Talking about the increase in the use of dark stores, Hesketh sayss, “The challenge with the current model of online stores is the use of expensive retail floor space for picking orders that cannot be used to serve physical customers. With the increase in online sales, accelerated by COVID-19, the volumes are now sufficient in urban areas to make these dark stores profitable. This allows the use of lower-cost, centralised, distribution central space for the dark stores.”
An Example of how Retailers are Pivoting Successfully
Woolworths has been constantly developing their capabilities to improve customer experience and process efficiency. The demand for online products and groceries skyrocketed during COVID-19 which resulted in a temporary shortage of online products and Woolworths had to temporarily stop online ‘Pick up’ and ‘Delivery Now’ orders nationally. To ensure smoother delivery services, they partnered with Sherpa, Drive Yellow, and Uber. Earlier this month, Woolworths announced that six stores in Australia would go completely cashless. Woolworths has around 1,050 stores in Australia which operates on a mix of cash and e-payments.

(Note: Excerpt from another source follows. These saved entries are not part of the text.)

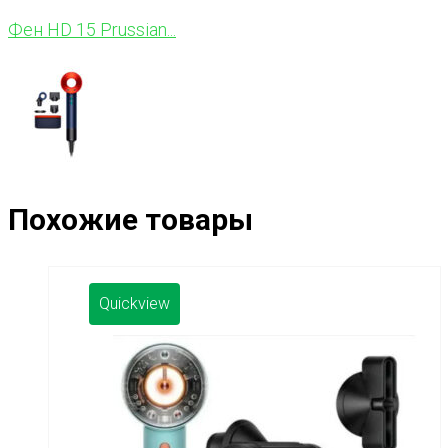
Фен HD 15 Prussian...
Похожие товары
Quickview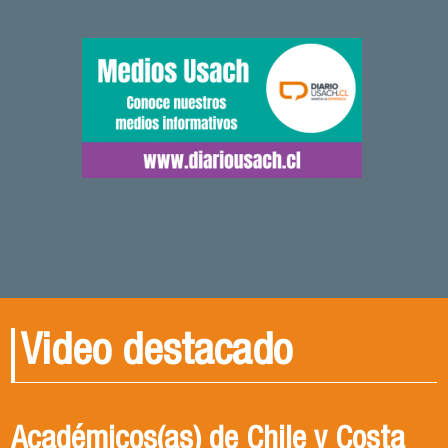
Video destacado
Académicos(as) de Chile y Costa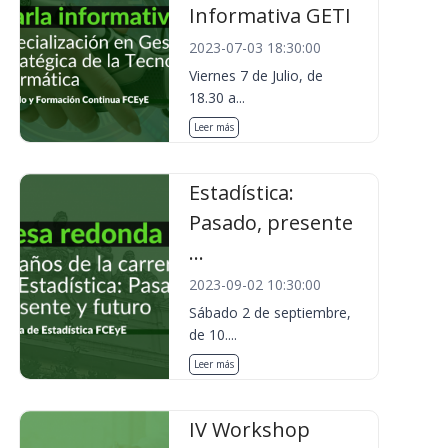
Informativa GETI
2023-07-03 18:30:00
Viernes 7 de Julio, de
18.30 a...
Leer más
Estadística:
Pasado, presente
...
2023-09-02 10:30:00
Sábado 2 de septiembre,
de 10....
Leer más
IV Workshop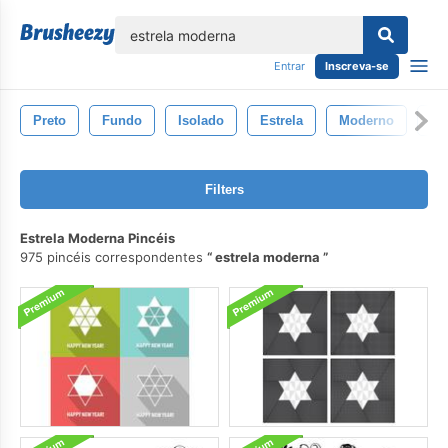
echar
Entrar
Inscreva-se
Preto
Fundo
Isolado
Estrela
Moderno
Sí
Filters
Estrela Moderna Pincéis
975 pincéis correspondentes
estrela moderna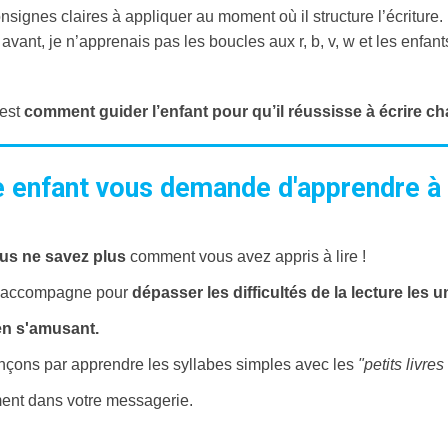
onsignes claires à appliquer au moment où il structure l’écriture.
 avant, je n’apprenais pas les boucles aux r, b, v, w et les enfa
 est
comment guider l’enfant pour qu’il réussisse à écrire ch
 enfant vous demande d'apprendre à l
us ne savez plus
comment vous avez appris à lire !
 accompagne pour
dépasser les difficultés de la lecture les 
en s'amusant.
ons par apprendre les syllabes simples avec les
"petits livre
ment dans votre messagerie.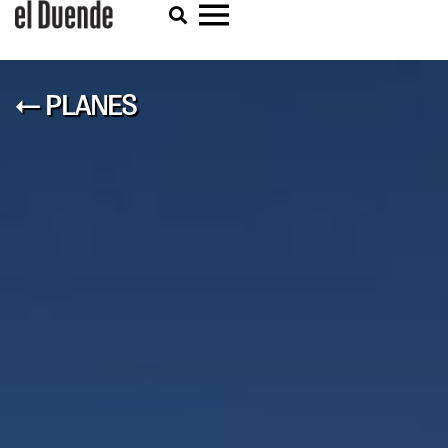
← PLANES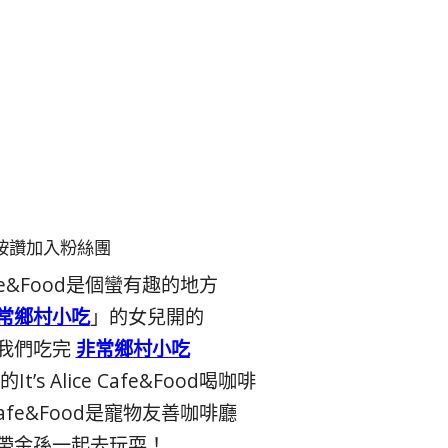
按讚加入粉絲團
e Cafe&Food是個蠻有趣的地方
常鄉村小吃
」的女兒開的
我們吃完
非常鄉村小吃
’s Alice Cafe&Food喝咖啡
ce Cafe&Food是寵物友善咖啡廳
帶金孫一起去玩耍！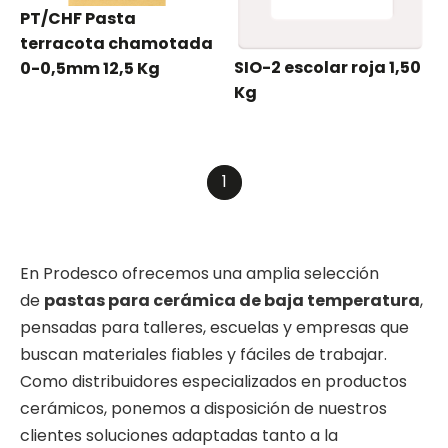
PT/CHF Pasta
terracota chamotada
SIO-2 escolar roja 1,50
0-0,5mm 12,5 Kg
Kg
1
En Prodesco ofrecemos una amplia selección
de
pastas para cerámica de baja temperatura
,
pensadas para talleres, escuelas y empresas que
buscan materiales fiables y fáciles de trabajar.
Como distribuidores especializados en productos
cerámicos, ponemos a disposición de nuestros
clientes soluciones adaptadas tanto a la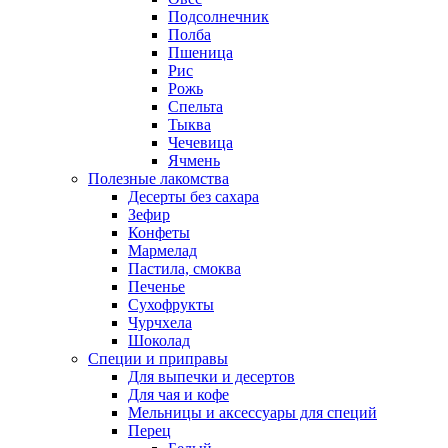
Подсолнечник
Полба
Пшеница
Рис
Рожь
Спельта
Тыква
Чечевица
Ячмень
Полезные лакомства
Десерты без сахара
Зефир
Конфеты
Мармелад
Пастила, смоква
Печенье
Сухофрукты
Чурчхела
Шоколад
Специи и приправы
Для выпечки и десертов
Для чая и кофе
Мельницы и аксессуары для специй
Перец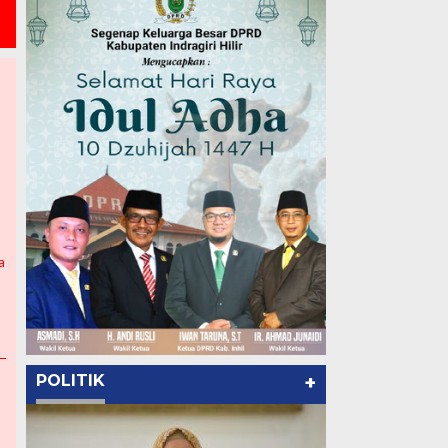
a
POLITIK
+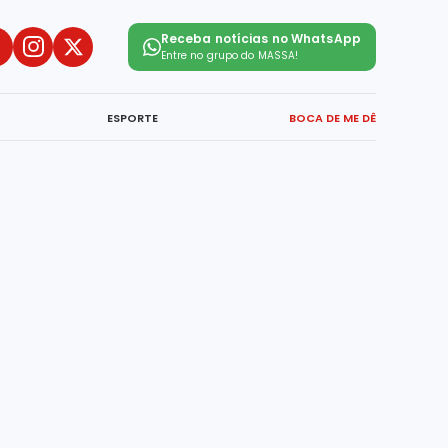
Receba notícias no WhatsApp
Entre no grupo do
MASSA!
ESPORTE
BOCA DE ME DÊ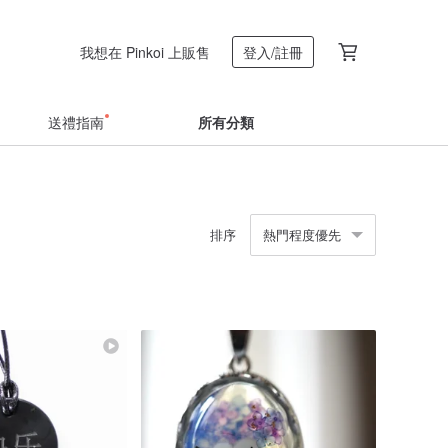
我想在 Pinkoi 上販售
登入/註冊
送禮指南
所有分類
排序
熱門程度優先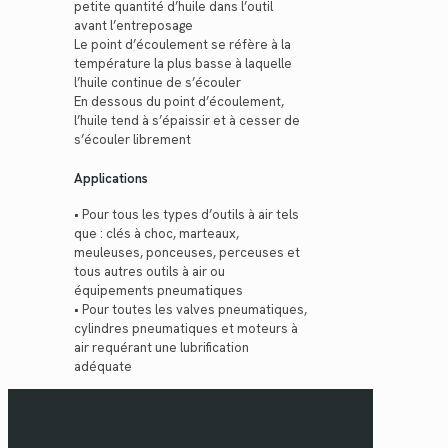
petite quantité d’huile dans l’outil
avant l’entreposage
Le point d’écoulement se réfère à la
température la plus basse à laquelle
l’huile continue de s’écouler
En dessous du point d’écoulement,
l’huile tend à s’épaissir et à cesser de
s’écouler librement
Applications
• Pour tous les types d’outils à air tels
que : clés à choc, marteaux,
meuleuses, ponceuses, perceuses et
tous autres outils à air ou
équipements pneumatiques
• Pour toutes les valves pneumatiques,
cylindres pneumatiques et moteurs à
air requérant une lubrification
adéquate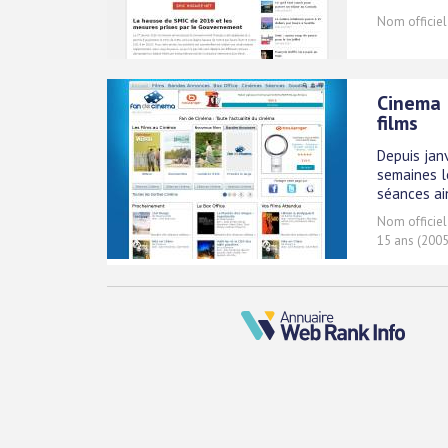
Nom officiel
Cinema 
films
Depuis jan
semaines l
séances ai
Nom officiel
15 ans (2005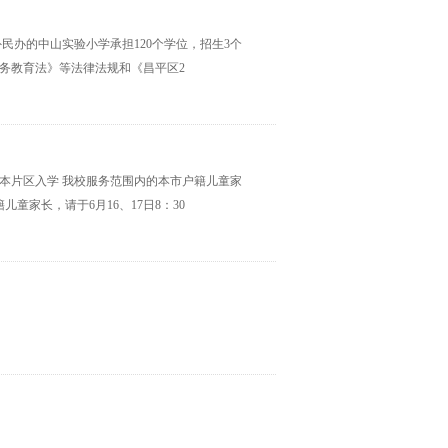
外民办的中山实验小学承担120个学位，招生3个
义务教育法》等法律法规和《昌平区2
到本片区入学 我校服务范围内的本市户籍儿童家
家长，请于6月16、17日8：30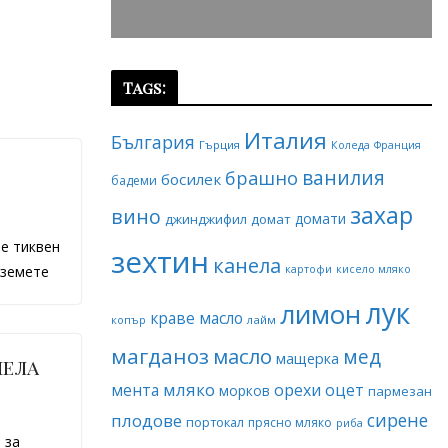
Tags:
Италия
България
Гърция
Коледа
Франция
ванилия
брашно
босилек
бадеми
захар
вино
домати
джинджифил
домат
те тиквен
зехтин
канела
Вземете
картофи
кисело мляко
лук
лимон
краве масло
копър
лайм
магданоз
масло
мед
мащерка
нела
мляко
мента
орехи
оцет
морков
пармезан
сирене
плодове
портокал
прясно мляко
риба
 за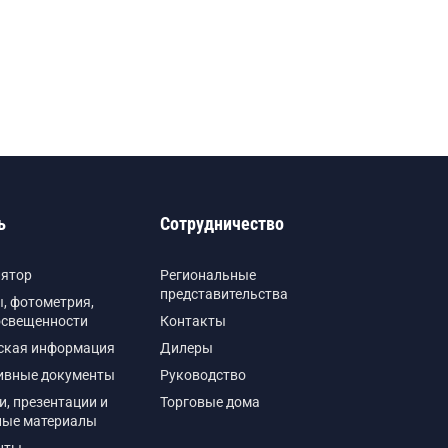
ь
Сотрудничество
лятор
Региональные
представительства
, фотометрия,
освещенности
Контакты
ская информация
Дилеры
ивные документы
Руководство
и, презентации и
Торговые дома
ные материалы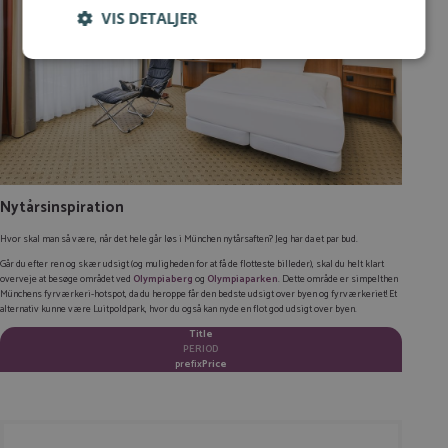
VIS DETALJER
Log ind for at gemme hvad der inspirerer dig
Du kan tilføje op til 99 tilbud
Tilmeld
Nytårsinspiration
Hvor skal man så være, når det hele går løs i München nytårsaften? Jeg har da et par bud.
Går du efter ren og skær udsigt (og muligheden for at få de flotteste billeder), skal du helt klart
overveje at besøge området ved
Olympiaberg
og
Olympiaparken
. Dette område er simpelthen
Münchens fyrværkeri-hotspot, da du heroppe får den bedste udsigt over byen og fyrværkeriet! Et
alternativ kunne være Luitpoldpark, hvor du også kan nyde en flot god udsigt over byen.
Title
PERIOD
prefix
Price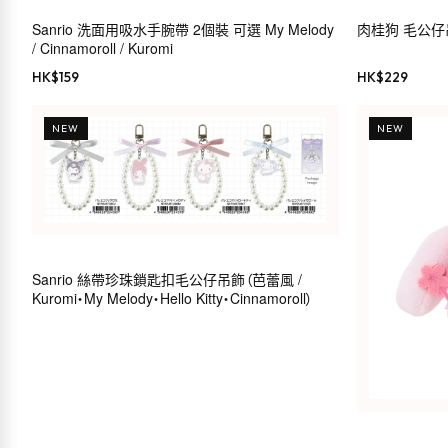
Sanrio 洗面用吸水手腕帶 2個裝 可選 My Melody
肉桂狗 毛公仔吊飾（
/ Cinnamoroll / Kuromi
HK$
159
HK$
229
NEW
NEW
Sanrio 絲帶珍珠鎖匙扣毛公仔吊飾（芭蕾風 /
Kuromi・My Melody・Hello Kitty・Cinnamoroll）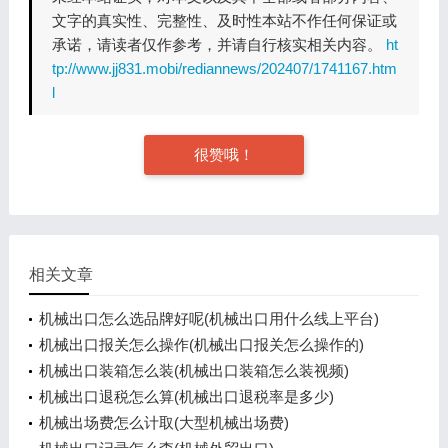
文字的真实性、完整性、及时性本站不作任何保证或
承诺，请读者仅作参考，并请自行核实相关内容。
ht
tp://www.jj831.mobi/rediannews/202407/1741167.htm
l
很赞哦！
相关文章
机械出口怎么选品牌好呢(机械出口用什么线上平台)
机械出口报关怎么操作(机械出口报关怎么操作的)
机械出口装箱怎么装(机械出口装箱怎么装视频)
机械出口退税怎么算(机械出口退税率是多少)
机械出场费怎么计取(大型机械出场费)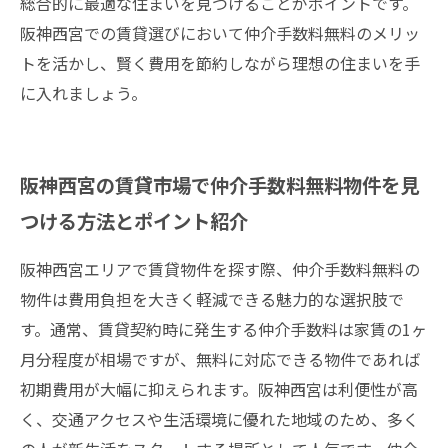
総合的に最適な住まいを見つけることがポイントです。
阪神西宮での賃貸選びにおいて仲介手数料無料のメリッ
トを活かし、賢く費用を節約しながら理想の住まいを手
に入れましょう。
阪神西宮の賃貸市場で仲介手数料無料物件を見
つける方法とポイント紹介
阪神西宮エリアで賃貸物件を探す際、仲介手数料無料の
物件は費用負担を大きく軽減できる魅力的な選択肢で
す。通常、賃貸契約時に発生する仲介手数料は家賃の1ヶ
月分程度が相場ですが、無料に対応できる物件であれば
初期費用が大幅に抑えられます。阪神西宮は利便性が高
く、交通アクセスや生活環境に優れた地域のため、多く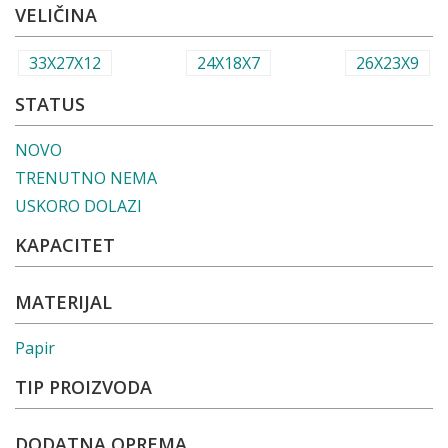
VELIČINA
33X27X12
24X18X7
26X23X9
STATUS
NOVO
TRENUTNO NEMA
USKORO DOLAZI
KAPACITET
MATERIJAL
Papir
TIP PROIZVODA
DODATNA OPREMA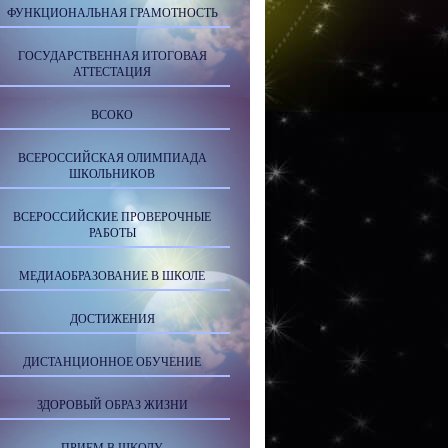
ФУНКЦИОНАЛЬНАЯ ГРАМОТНОСТЬ
ГОСУДАРСТВЕННАЯ ИТОГОВАЯ
АТТЕСТАЦИЯ
ВСОКО
ВСЕРОССИЙСКАЯ ОЛИМПИАДА
ШКОЛЬНИКОВ
ВСЕРОССИЙСКИЕ ПРОВЕРОЧНЫЕ
РАБОТЫ
МЕДИАОБРАЗОВАНИЕ В ШКОЛЕ
ДОСТИЖЕНИЯ
ДИСТАНЦИОННОЕ ОБУЧЕНИЕ
ЗДОРОВЫЙ ОБРАЗ ЖИЗНИ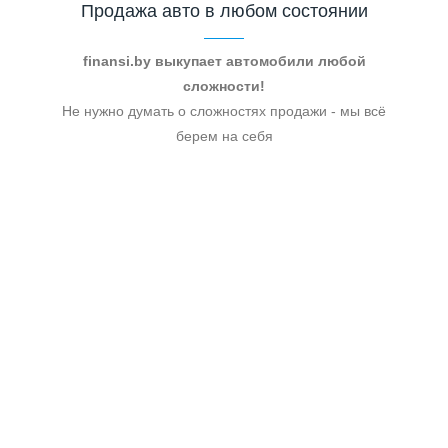
Продажа авто в любом состоянии
finansi.by выкупает автомобили любой
сложности!
Не нужно думать о сложностях продажи - мы всё
берем на себя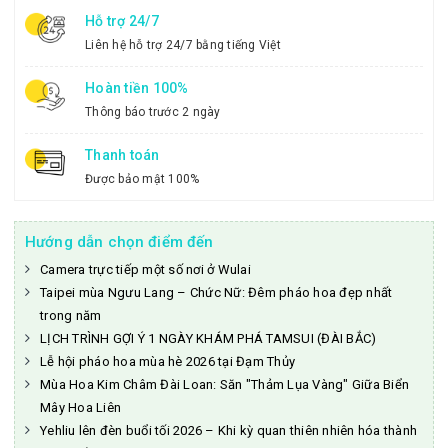
Hỗ trợ 24/7
Liên hệ hỗ trợ 24/7 bằng tiếng Việt
Hoàn tiền 100%
Thông báo trước 2 ngày
Thanh toán
Được bảo mật 100%
Hướng dẫn chọn điểm đến
Camera trực tiếp một số nơi ở Wulai
Taipei mùa Ngưu Lang – Chức Nữ: Đêm pháo hoa đẹp nhất
trong năm
LỊCH TRÌNH GỢI Ý 1 NGÀY KHÁM PHÁ TAMSUI (ĐÀI BẮC)
Lễ hội pháo hoa mùa hè 2026 tại Đạm Thủy
Mùa Hoa Kim Châm Đài Loan: Săn "Thảm Lụa Vàng" Giữa Biển
Mây Hoa Liên
Yehliu lên đèn buổi tối 2026 – Khi kỳ quan thiên nhiên hóa thành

To keep pace with the online growth, Woolworths automated dark stores will be a potential game changer as they are expected to be able to dispatch online orders five times faster, compared to a standard Woolworths store.
“This increased capacity also means Woolworths’ online offer is less likely to be overwhelmed in the event of another COVID-19 lockdown. This improved access to groceries will be an important benefit to vulnerable members of communities, as well as those customers wary of visiting physical stores,” says Hesketh.
“For their physical stores that support home delivery, Woolworths will now be able to repurpose or release the space used by the pick-and-pack operations. In-store customers will get a better experience without the Woolworths personnel picking orders in the aisles.”